____ Extracted records

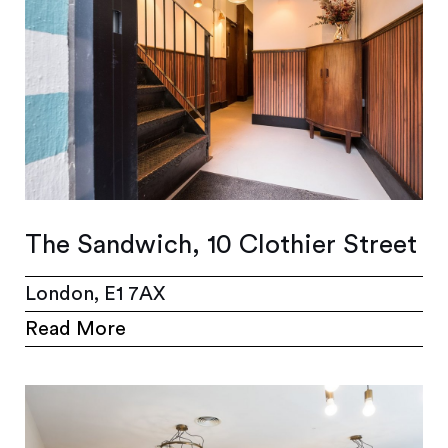
The Sandwich, 10 Clothier Street
London, E1 7AX
Read More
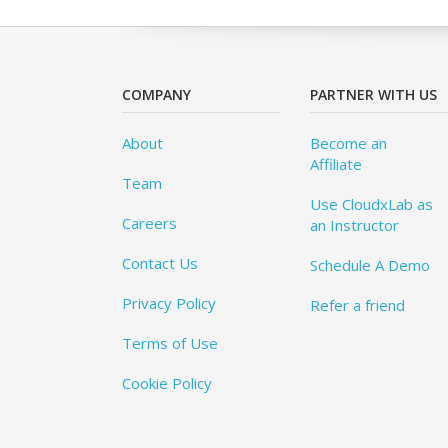
COMPANY
PARTNER WITH US
About
Become an
Affiliate
Team
Use CloudxLab as
Careers
an Instructor
Contact Us
Schedule A Demo
Privacy Policy
Refer a friend
Terms of Use
Cookie Policy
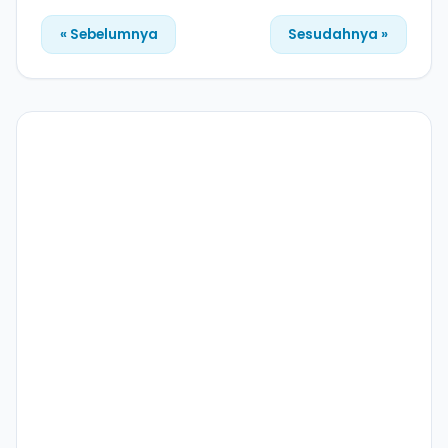
« Sebelumnya
Sesudahnya »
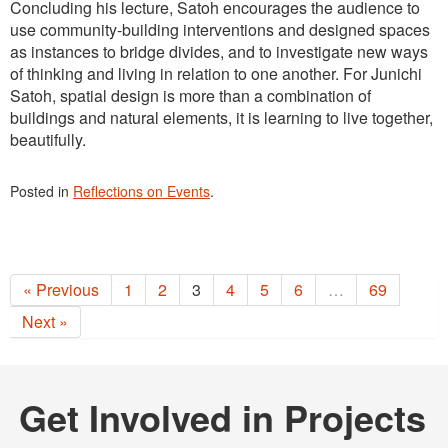
Concluding his lecture, Satoh encourages the audience to
use community-building interventions and designed spaces
as instances to bridge divides, and to investigate new ways
of thinking and living in relation to one another. For Junichi
Satoh, spatial design is more than a combination of
buildings and natural elements, it is learning to live together,
beautifully.
Posted in
Reflections on Events
.
« Previous
1
2
3
4
5
6
…
69
Next »
Get Involved in Projects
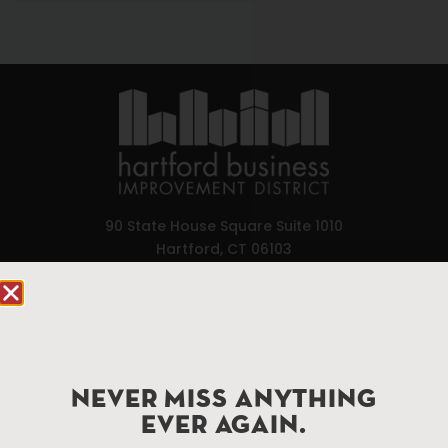
90 State House Square Suite 1010
Hartford, CT 06103
Hartford.com is powered by The Hartford Business
Improvement District, a non-profit 501(c)(3) special
services district located in the commercial core of
Hartford, Connecticut.
NEVER MISS ANYTHING
EVER AGAIN.
Things To Do
About Us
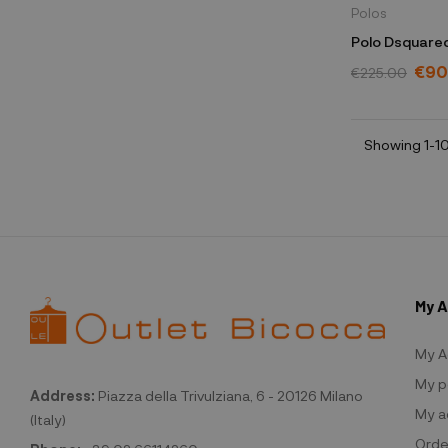
Polos
Polo Dsquared
€90
€225.00
Showing 1-10
My 
My A
My p
Address:
Piazza della Trivulziana, 6 - 20126 Milano
My a
(Italy)
Orde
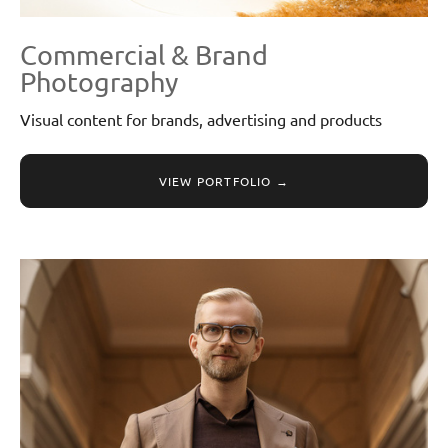
Commercial & Brand
Photography
Visual content for brands, advertising and products
VIEW PORTFOLIO →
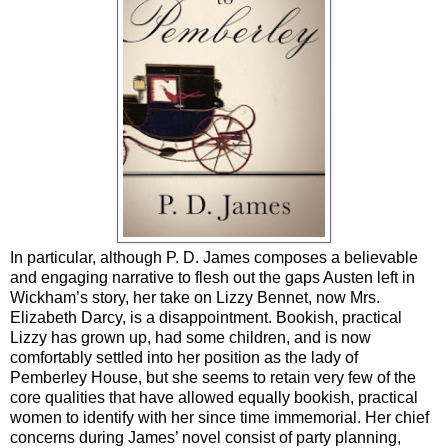
In particular, although P. D. James composes a believable
and engaging narrative to flesh out the gaps Austen left in
Wickham’s story, her take on Lizzy Bennet, now Mrs.
Elizabeth Darcy, is a disappointment. Bookish, practical
Lizzy has grown up, had some children, and is now
comfortably settled into her position as the lady of
Pemberley House, but she seems to retain very few of the
core qualities that have allowed equally bookish, practical
women to identify with her since time immemorial. Her chief
concerns during James’ novel consist of party planning,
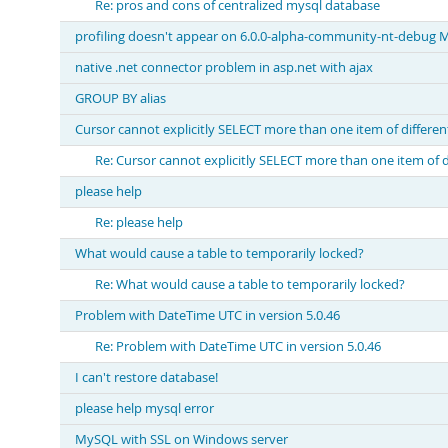
Re: pros and cons of centralized mysql database
profiling doesn't appear on 6.0.0-alpha-community-nt-debu
native .net connector problem in asp.net with ajax
GROUP BY alias
Cursor cannot explicitly SELECT more than one item of differen
Re: Cursor cannot explicitly SELECT more than one item of d
please help
Re: please help
What would cause a table to temporarily locked?
Re: What would cause a table to temporarily locked?
Problem with DateTime UTC in version 5.0.46
Re: Problem with DateTime UTC in version 5.0.46
I can't restore database!
please help mysql error
MySQL with SSL on Windows server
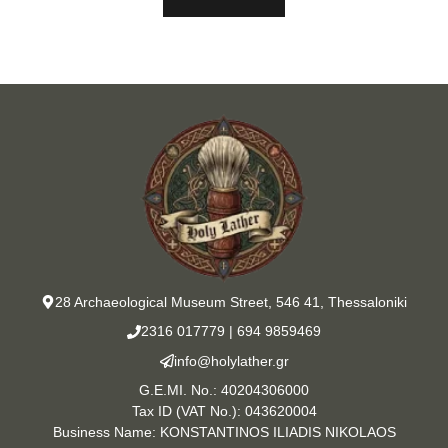
28 Archaeological Museum Street, 546 41, Thessaloniki
2316 017779
|
694 9859469
info@holylather.gr
G.E.MI. No.: 40204306000
Tax ID (VAT No.): 043620004
Business Name: KONSTANTINOS ILIADIS NIKOLAOS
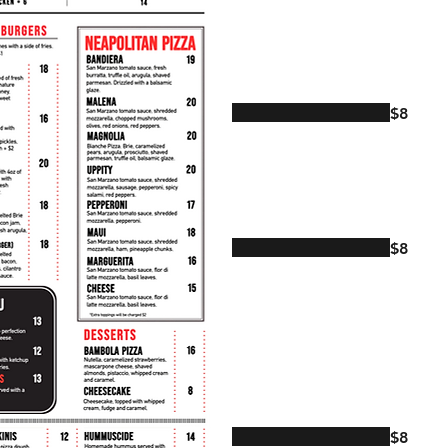
$8
$8
$8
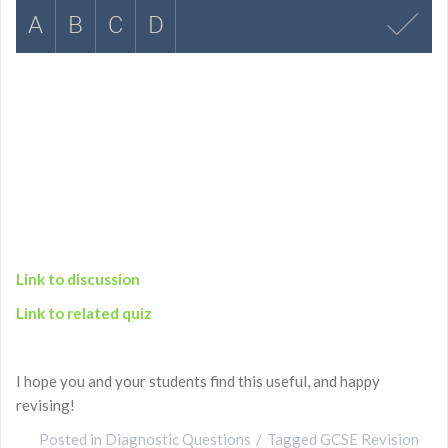
Link to discussion
Link to related quiz
I hope you and your students find this useful, and happy
revising!
Posted in
Diagnostic Questions
Tagged
GCSE Revision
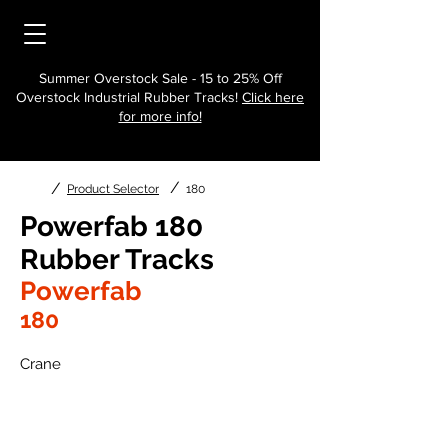
Summer Overstock Sale - 15 to 25% Off
Overstock Industrial Rubber Tracks!
Click here
for more info!
/
/
Product Selector
180
Powerfab 180
Rubber Tracks
Powerfab
180
Crane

________

# Exercise requirements
Starting at the first line of the entries, restate word for word everything through the line that holds "Pemberley House, but", both ends included, but omit any pictures.

# Task output
The Sandwich, 10 Clothier Street
London, E1 7AX
Read More
COMPANY
PARTNER WITH US
About
Become an
Affiliate
Team
Use CloudxLab as
Careers
an Instructor
Contact Us
Schedule A Demo
Privacy Policy
Refer a friend
Terms of Use
Cookie Policy
« Sebelumnya
Sesudahnya »
Concluding his lecture, Satoh encourages the audience to
use community-building interventions and designed spaces
as instances to bridge divides, and to investigate new ways
of thinking and living in relation to one another. For Junichi
Satoh, spatial design is more than a combination of
buildings and natural elements, it is learning to live together,
beautifully.
Posted in
Reflections on Events
.
« Previous
1
2
3
4
5
6
…
69
Next »
Get Involved in Projects
90 State House Square Suite 1010
Hartford, CT 06103
Hartford.com is powered by The Hartford Business
Improvement District, a non-profit 501(c)(3) special
services district located in the commercial core of
Hartford, Connecticut.
NEVER MISS ANYTHING
EVER AGAIN.
Things To Do
About Us
Polos
Polo Dsquared
€90
€225.00
Showing 1-10
My 
My A
My p
Address:
Piazza della Trivulziana, 6 - 20126 Milano
My a
(Italy)
Orde
Commercial & Brand
Photography
Visual content for brands, advertising and products
VIEW PORTFOLIO →
In particular, although P. D. James composes a believable
and engaging narrative to flesh out the gaps Austen left in
Wickham’s story, her take on Lizzy Bennet, now Mrs.
Elizabeth Darcy, is a disappointment. Bookish, practical
Lizzy has grown up, had some children, and is now
comfortably settled into her position as the lady of
Pemberley House, but she seems to retain very few of the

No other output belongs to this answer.